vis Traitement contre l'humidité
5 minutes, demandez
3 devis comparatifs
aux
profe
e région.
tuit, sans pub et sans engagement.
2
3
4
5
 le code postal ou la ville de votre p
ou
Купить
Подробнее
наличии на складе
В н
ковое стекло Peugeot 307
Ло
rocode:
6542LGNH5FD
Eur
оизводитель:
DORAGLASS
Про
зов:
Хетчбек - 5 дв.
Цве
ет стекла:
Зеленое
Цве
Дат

________________

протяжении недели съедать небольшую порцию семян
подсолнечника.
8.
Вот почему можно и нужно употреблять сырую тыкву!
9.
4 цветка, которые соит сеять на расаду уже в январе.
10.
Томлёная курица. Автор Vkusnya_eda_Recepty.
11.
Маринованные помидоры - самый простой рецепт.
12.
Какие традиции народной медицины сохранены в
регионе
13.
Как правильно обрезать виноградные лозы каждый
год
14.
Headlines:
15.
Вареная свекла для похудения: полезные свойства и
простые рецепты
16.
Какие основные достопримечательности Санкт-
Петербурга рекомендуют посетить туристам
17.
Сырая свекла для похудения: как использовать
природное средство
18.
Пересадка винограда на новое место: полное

________________

### Task to complete
Examine the listing and count its lines containing the word "Какие". State the count alone.

### Solution below
2